Lift out each line of the data that holds "Herz".

**DATA SHOWN**
====================
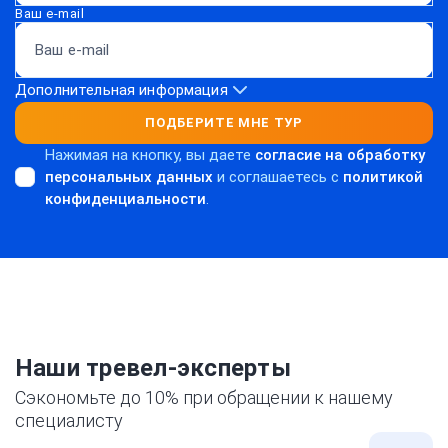
Ваш e-mail
Дополнительная информация
ПОДБЕРИТЕ МНЕ ТУР
Нажимая на кнопку, вы даете
согласие на обработку
персональных данных
и соглашаетесь c
политикой
конфиденциальности
.
Наши тревел-эксперты
Сэкономьте до 10% при обращении к нашему
специалисту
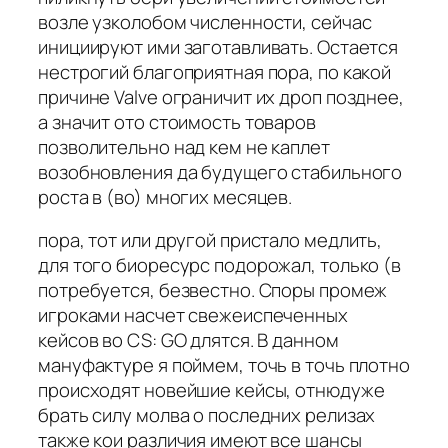
возле узколобом численности, сейчас
инициируют ими заготавливать. Остается
нестрогий благоприятная пора, по какой
причине Valve ограничит их дроп позднее,
а значит ото стоимость товаров
позволительно над кем не каплет
возобновления да будущего стабильного
роста в (во) многих месяцев.
пора, тот или другой пристало медлить,
для того биоресурс подорожал, только (в
потребуется, безвестно. Споры промеж
игроками насчет свежеиспеченных
кейсов во CS: GO длятся. В данном
мануфактуре я поймем, точь в точь плотно
происходят новейшие кейсы, отнюдуже
брать силу молва о последних релизах
также кои различия имеют все шансы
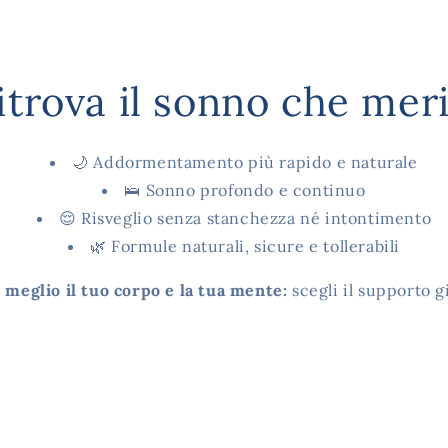
itrova il sonno che meri
🌙 Addormentamento più rapido e naturale
🛌 Sonno profondo e continuo
😌 Risveglio senza stanchezza né intontimento
🌿 Formule naturali, sicure e tollerabili
 meglio il tuo corpo e la tua mente:
scegli il supporto g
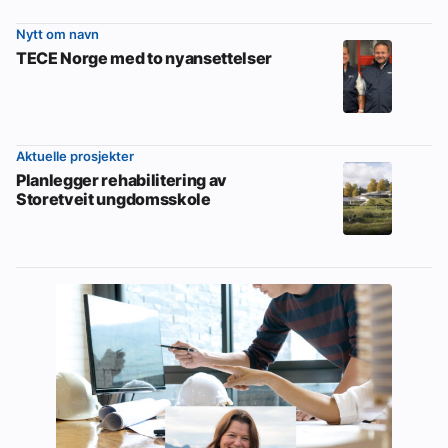
Nytt om navn
TECE Norge med to nyansettelser
Aktuelle prosjekter
Planlegger rehabilitering av
Storetveit ungdomsskole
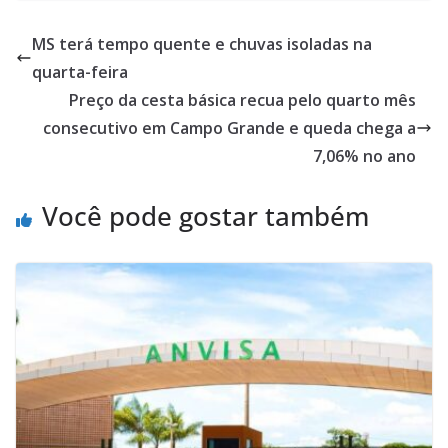
MS terá tempo quente e chuvas isoladas na
quarta-feira
Preço da cesta básica recua pelo quarto mês
consecutivo em Campo Grande e queda chega a
7,06% no ano
Você pode gostar também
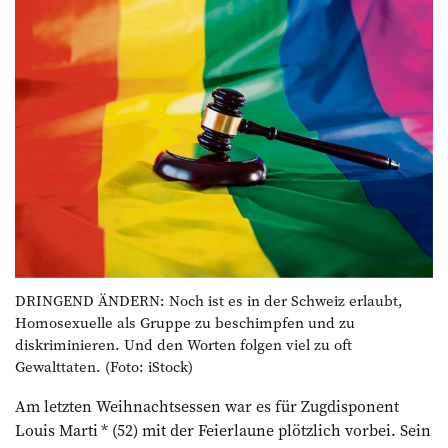
DRINGEND ÄNDERN: Noch ist es in der Schweiz erlaubt,
Homosexuelle als Gruppe zu beschimpfen und zu
diskriminieren. Und den Worten folgen viel zu oft
Gewalttaten. (Foto: iStock)
Am letzten Weihnachtsessen war es für Zugdisponent
Louis Marti * (52) mit der Feierlaune plötzlich vorbei. Sein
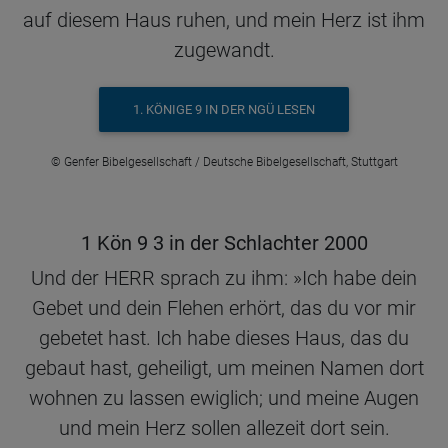
auf diesem Haus ruhen, und mein Herz ist ihm
zugewandt.
1. KÖNIGE 9 IN DER NGÜ LESEN
© Genfer Bibelgesellschaft / Deutsche Bibelgesellschaft, Stuttgart
1 Kön 9 3 in der Schlachter 2000
Und der HERR sprach zu ihm: »Ich habe dein
Gebet und dein Flehen erhört, das du vor mir
gebetet hast. Ich habe dieses Haus, das du
gebaut hast, geheiligt, um meinen Namen dort
wohnen zu lassen ewiglich; und meine Augen
und mein Herz sollen allezeit dort sein.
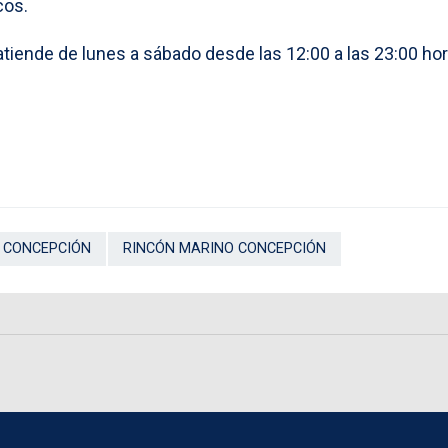
cos.
tiende de lunes a sábado desde las 12:00 a las 23:00 hor
 CONCEPCIÓN
RINCÓN MARINO CONCEPCIÓN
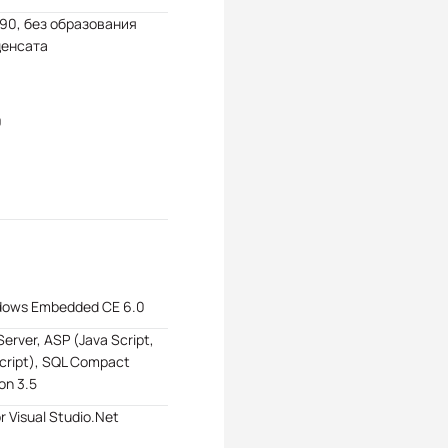
 90, без образования
денсата
0
dows Embedded CE 6.0
Server, ASP (Java Script,
cript), SQL Compact
ion 3.5
or Visual Studio.Net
====================
**WRITTEN ANSWER**
auf diesem Haus ruhen, und mein Herz ist ihm
und mein Herz sollen allezeit dort sein.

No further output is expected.